PROMPT:
Copy the listing as it is written, and leave each picture out.

TASK INPUTS:
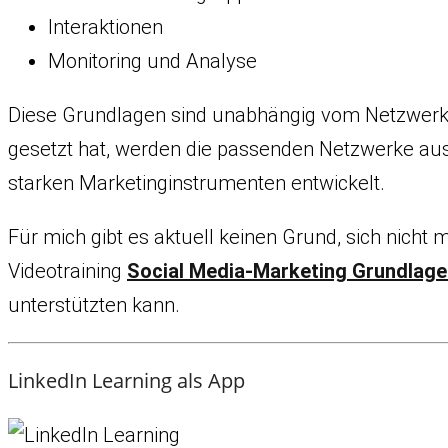
Interaktionen
Monitoring und Analyse
Diese Grundlagen sind unabhängig vom Netzwerk z
gesetzt hat, werden die passenden Netzwerke au
starken Marketinginstrumenten entwickelt.
Für mich gibt es aktuell keinen Grund, sich nicht
Videotraining
Social Media-Marketing Grundlage
unterstützten kann.
LinkedIn Learning als App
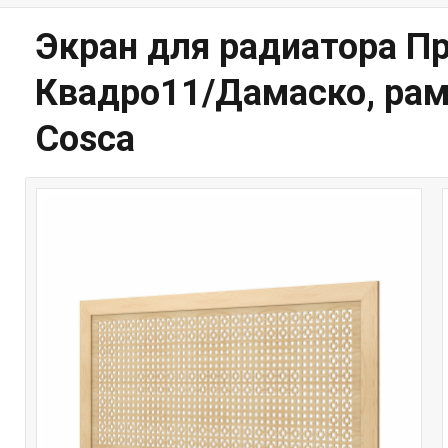
Экран для радиатора Пр
Квадро11/Дамаско, рам
Cosca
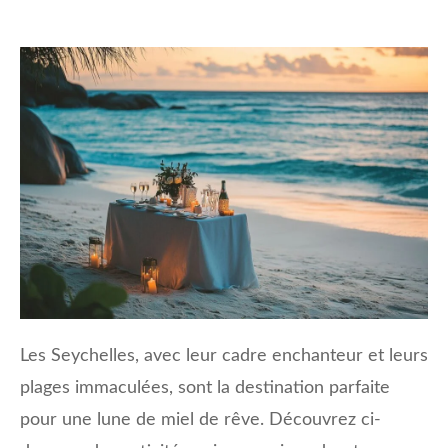
Les Seychelles, avec leur cadre enchanteur et leurs
plages immaculées, sont la destination parfaite
pour une lune de miel de rêve. Découvrez ci-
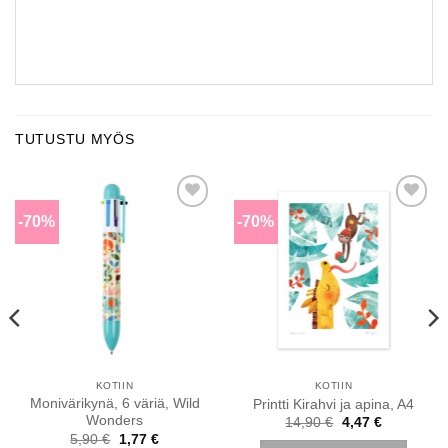
TUTUSTU MYÖS
-70%
-70%
Lisää
Lisää
toivomuslistalle
toivomuslistalle
KOTIIN
KOTIIN
Monivärikynä, 6 väriä, Wild
Printti Kirahvi ja apina, A4
Wonders
Alkuperäinen
Nykyinen
14,90
€
4,47
€
hinta
hinta
Alkuperäinen
Nykyinen
5,90
€
1,77
€
oli:
on:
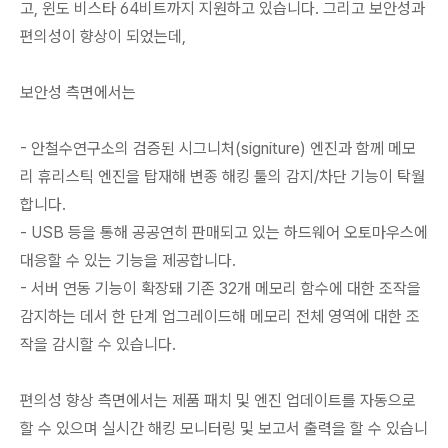
고, 윈도 비스타 64비트까지 지원하고 있습니다. 그리고 보안성과
편의성이 향상이 되었는데,
보안성 측면에서는
- 안철수연구소의 검증된 시그니처(signiture) 엔진과 함께 메모
리 휴리스틱 엔진을 탑재해 변종 해킹 툴의 감지/차단 기능이 탁월
합니다.
- USB 등을 통해 공공연히 판매되고 있는 하드웨어 오토마우스에
대응할 수 있는 기능을 제공합니다.
- 서버 연동 기능이 확장돼 기존 32개 메모리 함수에 대한 조작을
감지하는 데서 한 단계 업그레이드해 메모리 전체 영역에 대한 조
작을 감시할 수 있습니다.
편의성 향상 측면에서는 제품 패치 및 엔진 업데이트를 자동으로
할 수 있으며 실시간 해킹 모니터링 및 보고서 출력을 할 수 있습니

ANSWER TO THIS EXERCISE:
Interaktionen
Monitoring und Analyse
Diese Grundlagen sind unabhängig vom Netzwerk z
gesetzt hat, werden die passenden Netzwerke au
starken Marketinginstrumenten entwickelt.
Für mich gibt es aktuell keinen Grund, sich nicht
Videotraining
Social Media-Marketing Grundlage
unterstützten kann.
LinkedIn Learning als App
Экран для радиатора Пр
Квадро11/Дамаско, рам
Cosca
Les Seychelles, avec leur cadre enchanteur et leurs
plages immaculées, sont la destination parfaite
pour une lune de miel de rêve. Découvrez ci-
TUTUSTU MYÖS
-70%
-70%
Lisää
Lisää
toivomuslistalle
toivomuslistalle
KOTIIN
KOTIIN
Monivärikynä, 6 väriä, Wild
Printti Kirahvi ja apina, A4
Wonders
Alkuperäinen
Nykyinen
14,90
€
4,47
€
hinta
hinta
Alkuperäinen
Nykyinen
5,90
€
1,77
€
oli:
on:
고, 윈도 비스타 64비트까지 지원하고 있습니다. 그리고 보안성과
편의성이 향상이 되었는데,
보안성 측면에서는
- 안철수연구소의 검증된 시그니처(signiture) 엔진과 함께 메모
리 휴리스틱 엔진을 탑재해 변종 해킹 툴의 감지/차단 기능이 탁월
합니다.
- USB 등을 통해 공공연히 판매되고 있는 하드웨어 오토마우스에
대응할 수 있는 기능을 제공합니다.
- 서버 연동 기능이 확장돼 기존 32개 메모리 함수에 대한 조작을
감지하는 데서 한 단계 업그레이드해 메모리 전체 영역에 대한 조
작을 감시할 수 있습니다.
편의성 향상 측면에서는 제품 패치 및 엔진 업데이트를 자동으로
할 수 있으며 실시간 해킹 모니터링 및 보고서 출력을 할 수 있습니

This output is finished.